With thanks to the late David Bowie and the polymath Brian Eno, we are reminded of what it means to be called to heroic virtue, the traditional measure of sainthood:

I, I will be king
And you, you will be queen
Though nothing will drive them away
We can beat them, just for one day
We can be Heroes, just for one day …

Covid has thrown up its own heroes.  Not that many, and not nearly enough.  Not many among the governing class.  Few in the legacy media.  None in Western opposition parties, that I can see.  Not a one among the official public health family.  No one of stature among the coddled-by-Bill-Gates-grants academic community.  No, the heroes have been the outsiders, a new generation of deplorables, not remotely part of what the late Angelo Codevilla termed the ruling class.  Sometimes with not much to lose, but sometimes with plenty to lose, like their career.

Queen for one day?  Queen’s Brian May isn’t a hero.  Not like Eric Clapton is.  Even Her Majesty has urged people to “get the jab”, for the sake of “the community”.

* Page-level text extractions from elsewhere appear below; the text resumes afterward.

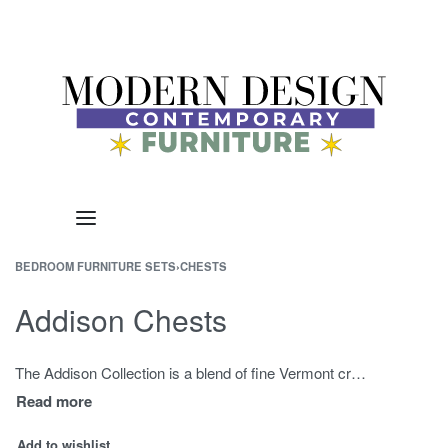
BEDROOM FURNITURE SETS
›
CHESTS
Addison Chests
The Addison Collection is a blend of fine Vermont craftsmanship influenced by the clean lines of Shaker styling. These pieces are admired for the minimalist design approach and functionality. The Addison Chest is offered with 3, 4, 5, or 6 drawers. Choose from a variety of Cherry, Birch, or Maple wood finishes as well as drawer knobs and handles. The Addison Bedroom Collection also includes nightstands and dressers. The clean lines allow these pieces to pair beautifully with many bed styles – our favorite is the Addison Wishbone Bed.
Add to wishlist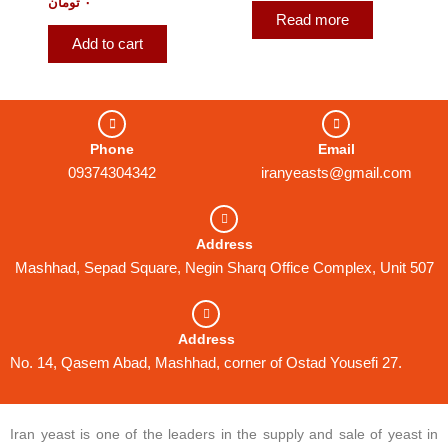
تومان
۰
Read more
Add to cart
Phone
Email
09374304342
iranyeasts@gmail.com
Address
Mashhad, Sepad Square, Negin Sharq Office Complex, Unit 507
Address
No. 14, Qasem Abad, Mashhad, corner of Ostad Yousefi 27.
Iran yeast is one of the leaders in the supply and sale of yeast in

I was taken, listening to one of the regular evening video chats from NSW Liberal politician Tanya Davies, by her wistful, down-home honesty about her own inadequacies as a leader of the Covid resistance.  Davies has been one of the very few politicians from the mainstream parties in Australia to challenge the Covid State narrative in even the slightest way.  She has become a lightning rod for opponents of the hated vaccine mandates, especially in locked-down Western Sydney, and for mandate supporters she was termed an anti-vaxxer by the Labor leader.  When her own Government forced vaccines upon construction workers in Western Sydney if they wanted to keep working, she stood up for them.  With the recent change of premier to a notional conservative who has released much of Sydney from the worst of the shutdown, she might have felt vindicated, even smug.  But no, she felt remorse that she hadn’t achieved more.  Like an end to vaccine apartheid, which, we all hope, will only be temporary. 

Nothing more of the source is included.